> [WHAT THIS TASK INVOLVES]:
Find the line with "ARTICLE PRECEDENT". Transcribe it and each later line of the data exactly, up to and including the last.

[Collected data]
########

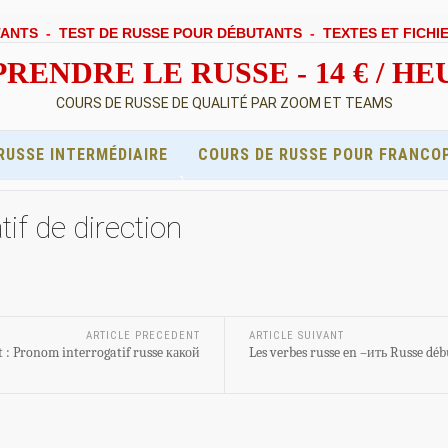
TANTS
-
TEST DE RUSSE POUR DÉBUTANTS
-
TEXTES ET FICHI
RENDRE LE RUSSE - 14 € / H
COURS DE RUSSE DE QUALITÉ PAR ZOOM ET TEAMS
RUSSE INTERMÉDIAIRE
COURS DE RUSSE POUR FRANCO
if de direction
ARTICLE PRECEDENT
ARTICLE SUIVANT
 : Pronom interrogatif russe какой
Les verbes russe en –ить Russe dé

########

> [EXERCISE RESULT]:
ARTICLE PRECEDENT
ARTICLE SUIVANT
 : Pronom interrogatif russe какой
Les verbes russe en –ить Russe dé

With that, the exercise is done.